1989年12月19日、日経平均3万8915円。

50歳半ば以上の証券マンは、頭に刻まれた日付と価格であり、書店でこの本の表紙を見て、読みたい気持ちを抑えられなかった。

当時自分は大手証券会社の営業企画部にいて、一応バブル崩壊の経緯については、自分なりに理解しているつもりだったが、著者は、元野村投信のファンドマネージャーだけあって、先物取引の登場による価格形成への影響など、自分が意識しなかった要因を提示している。

どうしてバブルが発生したかも、第二次石油ショックによるインフレ、そして金利上昇、ロクイチ国債の暴落と、新規の国債購入を促すための特金、ファントラの簿価分離政策という記述も、特金・ファントラが所与だった自分には、新しい発見だった。

そして、何故1898年12月29日にピークを打ち、その後下げに転じたかの記述については、特に大蔵省が出した「営業特金廃止」通達を真犯人と特定している点は、的を射ていると言わざるを得ない。

著者が多面的に分析している様々なバブル崩壊の臨界状態が、あるキッカケで崩壊が始まり、連鎖的に下げを誘発したということだろう。

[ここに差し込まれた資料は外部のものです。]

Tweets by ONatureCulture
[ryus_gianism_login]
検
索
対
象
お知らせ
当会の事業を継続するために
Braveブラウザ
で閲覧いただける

ピーターリンチが「バックミラーで未来は見えない」と言った通り、証券マンは後知恵よりも未来志向を重視する傾向が強いような気がする。

今から振り返ると、昭和60年代前半のバブル相場は、現物株式の仕切り嵌め込み営業やクローズ期間有りの単位型投信、営業特金など、大手証券が力で市場を動かせた時代のクライマックスだったのかも知れません。